*Exercise:*
Records follow. Print exactly the lines from the one that has "10.广州公交驾校训练场" through the one that has "entsprechen.", inclusive, and omit the pictures.

*Data extract:*
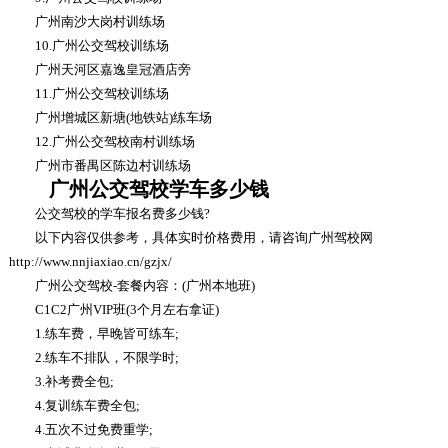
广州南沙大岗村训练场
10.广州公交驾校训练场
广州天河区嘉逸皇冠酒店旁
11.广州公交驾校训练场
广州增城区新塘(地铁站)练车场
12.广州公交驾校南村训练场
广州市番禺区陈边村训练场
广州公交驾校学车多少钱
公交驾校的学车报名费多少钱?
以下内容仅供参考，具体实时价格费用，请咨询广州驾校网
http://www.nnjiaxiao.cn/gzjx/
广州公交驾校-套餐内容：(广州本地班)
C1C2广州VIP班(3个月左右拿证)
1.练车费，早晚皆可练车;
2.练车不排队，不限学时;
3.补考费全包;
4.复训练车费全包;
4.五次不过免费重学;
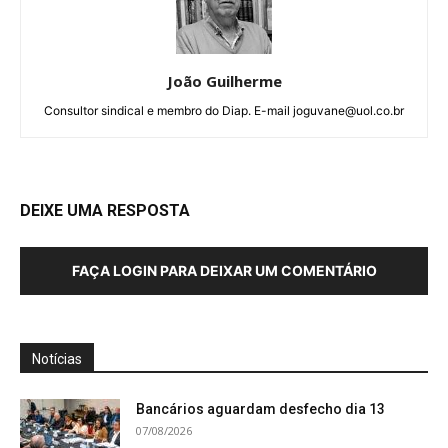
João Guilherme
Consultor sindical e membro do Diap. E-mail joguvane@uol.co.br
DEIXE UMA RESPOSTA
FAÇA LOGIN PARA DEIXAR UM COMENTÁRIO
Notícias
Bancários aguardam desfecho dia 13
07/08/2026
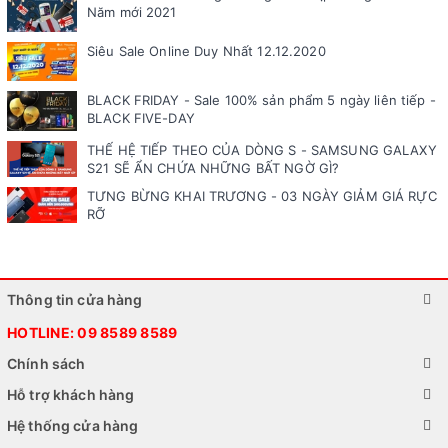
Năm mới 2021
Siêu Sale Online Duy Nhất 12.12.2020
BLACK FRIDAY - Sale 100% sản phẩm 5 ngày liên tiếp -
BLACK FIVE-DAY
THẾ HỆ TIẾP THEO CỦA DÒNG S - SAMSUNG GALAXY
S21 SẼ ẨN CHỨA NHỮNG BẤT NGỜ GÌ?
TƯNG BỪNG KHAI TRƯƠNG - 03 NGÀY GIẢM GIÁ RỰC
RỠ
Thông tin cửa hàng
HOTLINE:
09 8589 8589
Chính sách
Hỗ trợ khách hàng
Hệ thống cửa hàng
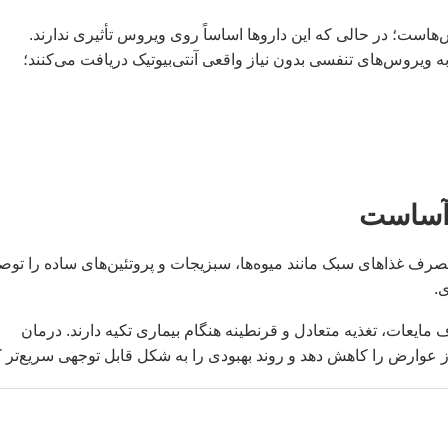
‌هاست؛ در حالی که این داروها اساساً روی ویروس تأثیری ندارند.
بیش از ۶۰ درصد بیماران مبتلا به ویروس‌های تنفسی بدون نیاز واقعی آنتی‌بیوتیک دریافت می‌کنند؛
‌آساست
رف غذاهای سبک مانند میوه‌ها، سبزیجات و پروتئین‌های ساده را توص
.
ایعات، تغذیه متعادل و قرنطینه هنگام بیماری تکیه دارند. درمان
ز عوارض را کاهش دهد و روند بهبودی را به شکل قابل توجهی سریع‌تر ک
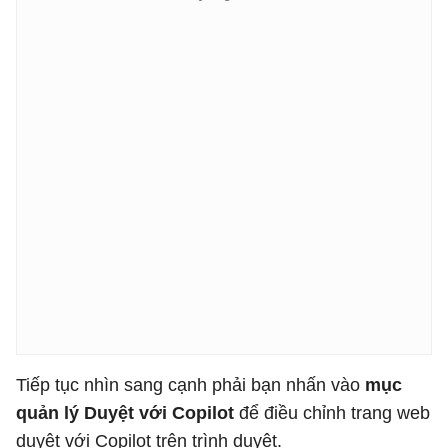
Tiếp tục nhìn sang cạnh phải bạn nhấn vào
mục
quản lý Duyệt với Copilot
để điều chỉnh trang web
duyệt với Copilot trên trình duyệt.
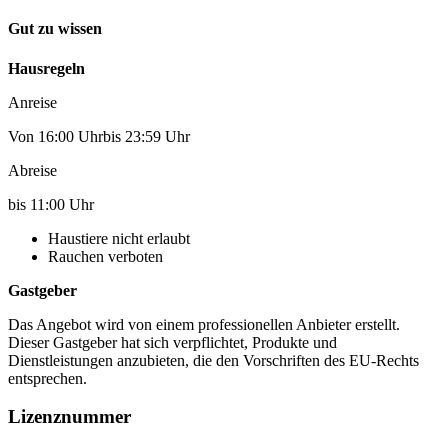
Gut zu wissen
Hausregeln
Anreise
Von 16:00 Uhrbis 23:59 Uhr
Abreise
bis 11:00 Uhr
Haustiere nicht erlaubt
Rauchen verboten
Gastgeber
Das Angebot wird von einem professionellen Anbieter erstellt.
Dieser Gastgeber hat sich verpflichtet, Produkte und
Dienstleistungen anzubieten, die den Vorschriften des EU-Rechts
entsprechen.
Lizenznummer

*Exercise solution:*
10.广州公交驾校训练场
广州天河区嘉逸皇冠酒店旁
11.广州公交驾校训练场
广州增城区新塘(地铁站)练车场
12.广州公交驾校南村训练场
广州市番禺区陈边村训练场
广州公交驾校学车多少钱
公交驾校的学车报名费多少钱?
以下内容仅供参考，具体实时价格费用，请咨询广州驾校网
http://www.nnjiaxiao.cn/gzjx/
广州公交驾校-套餐内容：(广州本地班)
C1C2广州VIP班(3个月左右拿证)
1.练车费，早晚皆可练车;
2.练车不排队，不限学时;
3.补考费全包;
4.复训练车费全包;
4.五次不过免费重学;
João Guilherme
Consultor sindical e membro do Diap. E-mail joguvane@uol.co.br
DEIXE UMA RESPOSTA
FAÇA LOGIN PARA DEIXAR UM COMENTÁRIO
Notícias
Bancários aguardam desfecho dia 13
07/08/2026
Năm mới 2021
Siêu Sale Online Duy Nhất 12.12.2020
BLACK FRIDAY - Sale 100% sản phẩm 5 ngày liên tiếp -
BLACK FIVE-DAY
THẾ HỆ TIẾP THEO CỦA DÒNG S - SAMSUNG GALAXY
S21 SẼ ẨN CHỨA NHỮNG BẤT NGỜ GÌ?
TƯNG BỪNG KHAI TRƯƠNG - 03 NGÀY GIẢM GIÁ RỰC
RỠ
Thông tin cửa hàng
HOTLINE:
09 8589 8589
Chính sách
Hỗ trợ khách hàng
Hệ thống cửa hàng
‌هاست؛ در حالی که این داروها اساساً روی ویروس تأثیری ندارند.
بیش از ۶۰ درصد بیماران مبتلا به ویروس‌های تنفسی بدون نیاز واقعی آنتی‌بیوتیک دریافت می‌کنند؛
‌آساست
رف غذاهای سبک مانند میوه‌ها، سبزیجات و پروتئین‌های ساده را توص
.
ایعات، تغذیه متعادل و قرنطینه هنگام بیماری تکیه دارند. درمان
ز عوارض را کاهش دهد و روند بهبودی را به شکل قابل توجهی سریع‌تر ک
Tiếp tục nhìn sang cạnh phải bạn nhấn vào
mục
quản lý Duyệt với Copilot
để điều chỉnh trang web
duyệt với Copilot trên trình duyệt.
Gut zu wissen
Hausregeln
Anreise
Von 16:00 Uhrbis 23:59 Uhr
Abreise
bis 11:00 Uhr
Haustiere nicht erlaubt
Rauchen verboten
Gastgeber
Das Angebot wird von einem professionellen Anbieter erstellt.
Dieser Gastgeber hat sich verpflichtet, Produkte und
Dienstleistungen anzubieten, die den Vorschriften des EU-Rechts
entsprechen.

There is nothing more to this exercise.